For Andreu, movement is meaning, the paintbrush that generates the image from the limited material on her palette, or rather, to speak in a much more literal way, the camera that substitutes for the eye is a window to the soul, as it explores he surrounding space, extrapolates the different elements and is drawn into, or withdrawn from, the objects on which it alights. The artist, seeing but unseen either moves the camera, that fixes on its subject, or moves the object into and out of focus. Either way, it is her hand, unseen, that consciously manipulates the image. At a further extension still, it may be her hand on the computer mouse, that gives free, and physical, play to her imagination. And we, as observers, are drawn into these movements of the hand, the camera and the object, and the movements of the soul that set these processes in motion.

So what are we left with are not so much ´mostres´, or ´samples´, as ´prises´(´prises de vue´, ´prises de conscience´), which might be rendered in the almost unworkable translation, ´captures´(´captives´, maybe?
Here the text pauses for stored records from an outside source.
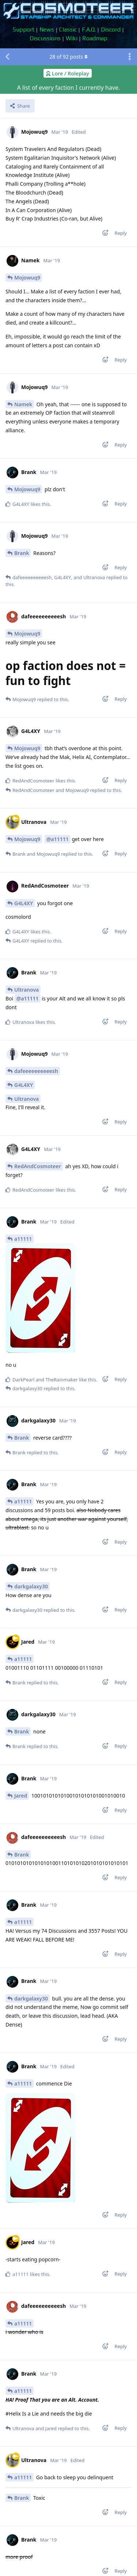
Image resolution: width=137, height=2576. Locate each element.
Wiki (71, 38)
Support (23, 29)
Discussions (45, 38)
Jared (20, 1795)
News (46, 29)
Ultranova (26, 989)
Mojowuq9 (27, 277)
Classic (68, 29)
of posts (68, 56)
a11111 (23, 1238)
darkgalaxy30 (31, 1586)
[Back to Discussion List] (7, 56)
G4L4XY (23, 903)
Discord (111, 29)
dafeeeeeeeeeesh (36, 1070)
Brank (21, 552)
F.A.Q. (89, 29)
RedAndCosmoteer (37, 1166)
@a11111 (57, 839)
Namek (23, 404)
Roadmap (94, 38)
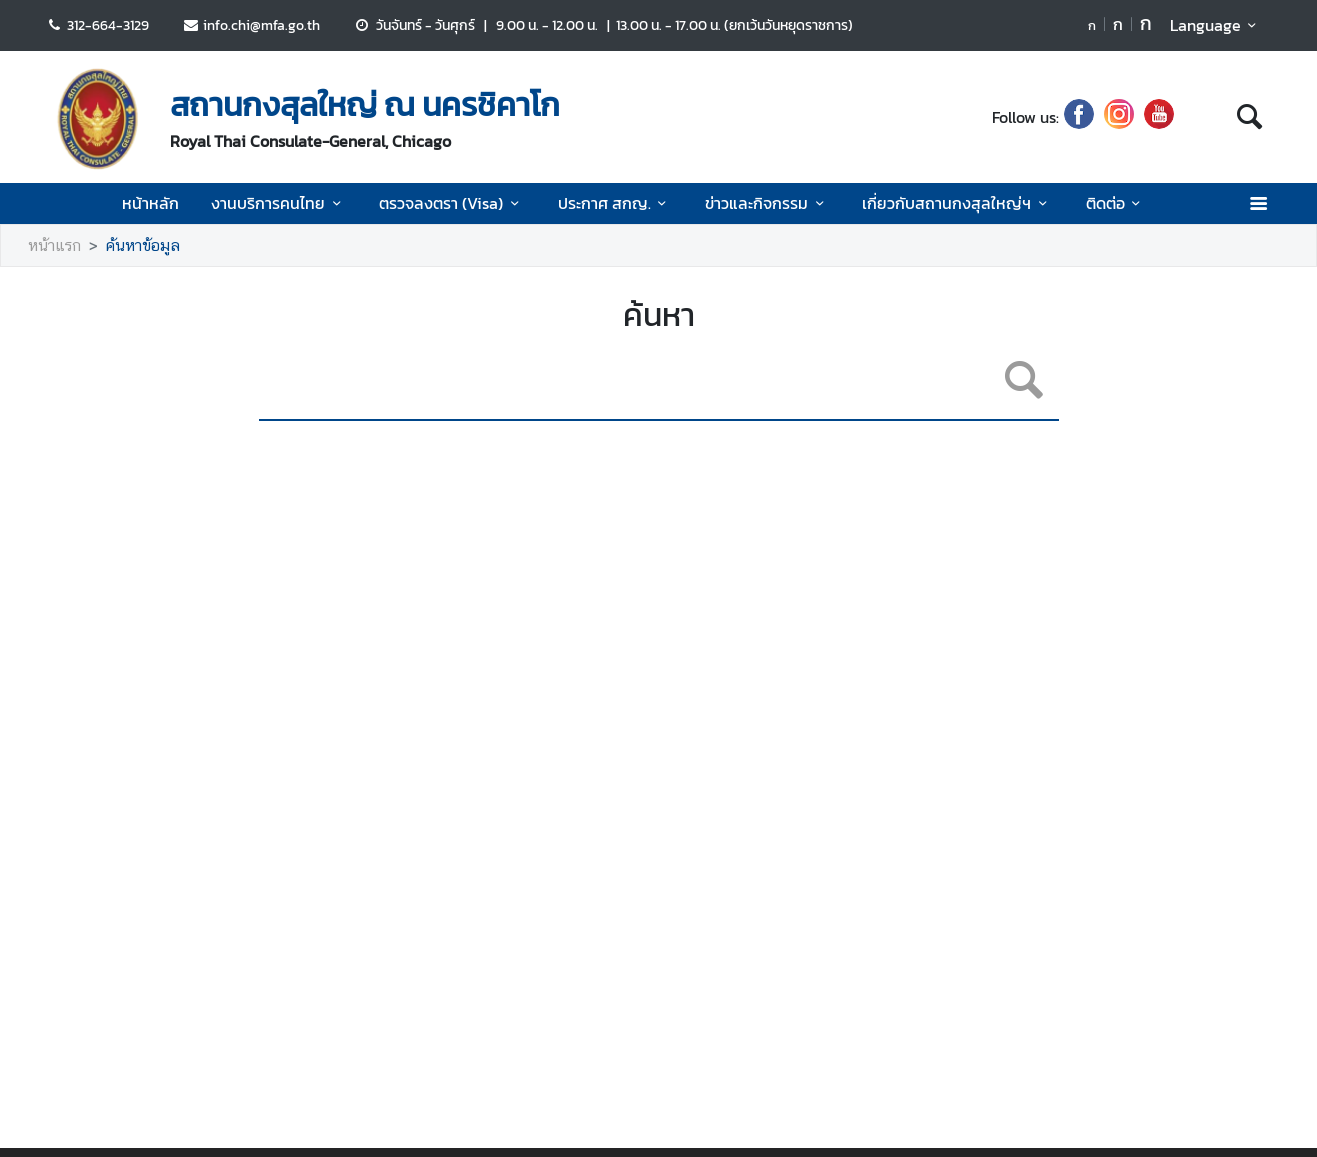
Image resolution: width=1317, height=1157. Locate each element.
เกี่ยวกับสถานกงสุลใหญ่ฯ (957, 203)
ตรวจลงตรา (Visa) (452, 203)
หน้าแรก (54, 245)
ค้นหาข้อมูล (143, 245)
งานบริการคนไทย (279, 203)
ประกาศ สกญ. (615, 203)
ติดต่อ (1116, 203)
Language (1216, 25)
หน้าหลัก (150, 203)
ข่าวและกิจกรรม (767, 203)
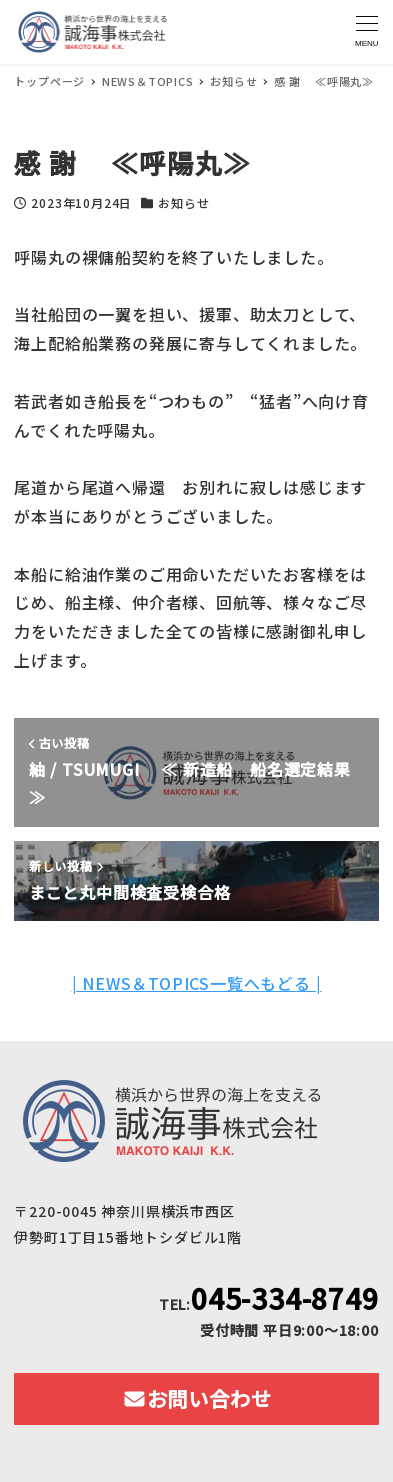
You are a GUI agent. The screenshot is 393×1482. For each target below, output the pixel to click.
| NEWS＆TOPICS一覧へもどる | (197, 983)
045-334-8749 (285, 1298)
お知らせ (183, 202)
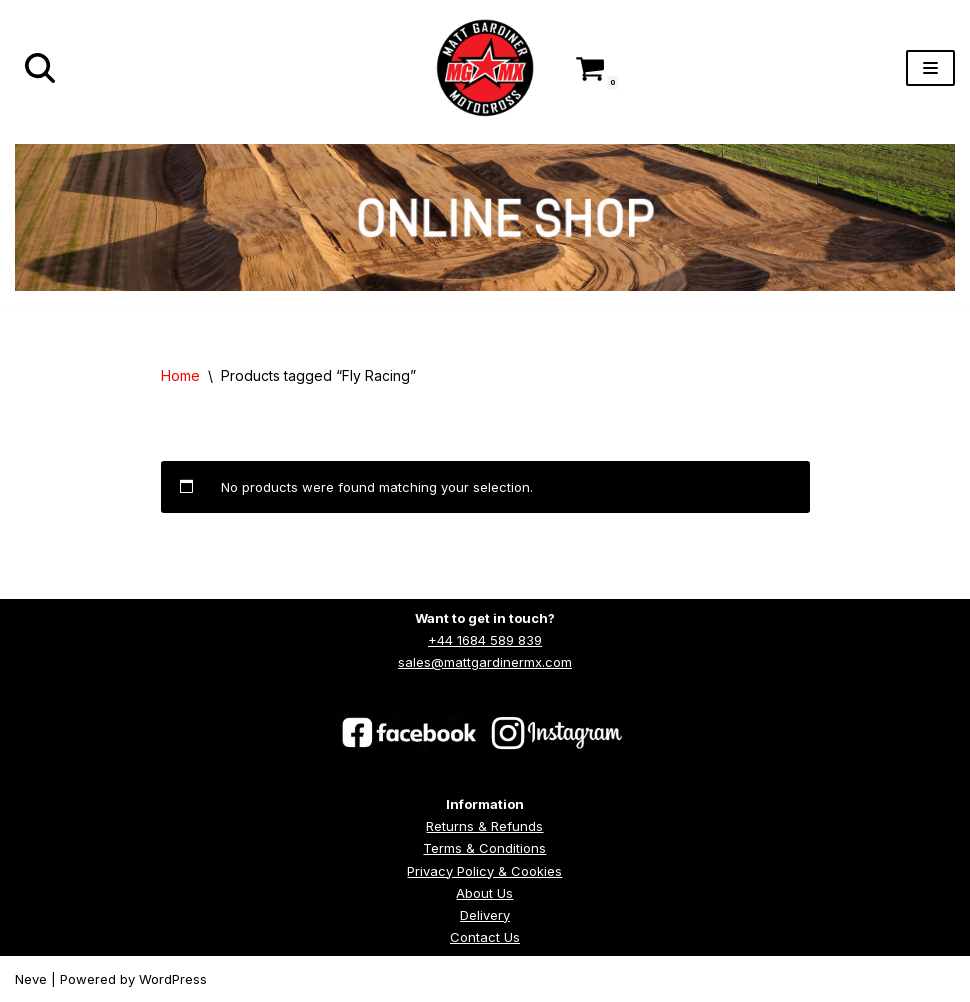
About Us (484, 893)
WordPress (173, 979)
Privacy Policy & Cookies (484, 871)
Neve (31, 979)
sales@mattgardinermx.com (485, 662)
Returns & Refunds (484, 826)
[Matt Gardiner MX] (485, 68)
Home (180, 375)
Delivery (485, 915)
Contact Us (485, 937)
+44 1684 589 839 (485, 640)
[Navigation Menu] (930, 68)
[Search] (40, 68)
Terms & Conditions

Or the more transitive ´capturings´?). Thus, the hand holding the camera of the mouse captures the movement with the sweep of a gesture, as an image whose very prolongation in time generates new meaning, both in our perceptions and in our interpretation of these. (The artist sees a literary equivalent to this in one of her favourite works of literature, Lawrence Sterne´s Tristram Shandy, where all the elements of the narration undergo a constant process of transformation, as its forward movement generates fresh, and surprising, meanings.

Finally, in addition to these syncretic methods touched on above, we find a constant shifting of meaning and displacement, from one object to another, of one idea to another, and of one technique of representation of reality, to another, almost by a process of contagion, in accordance with arbitrary, but predictable rules. A comparison for this might be found, again, in literature, - in James Joyce´s Ulysses, for example, - where words take on a life of their own and assume new meanings that are beyond the conscious control of the author, but rich in texture, sound and evocative associations. At a deeper level, we are reminded of the interrelatedness of everything, and the way this serves to bring out the underlying unity of the creative process. Through her virtuoso improvisation, the artist lays siege to the possibility of deeper significance. In Bachelard´s evocative phrase: ´The world pulse beats at my door´.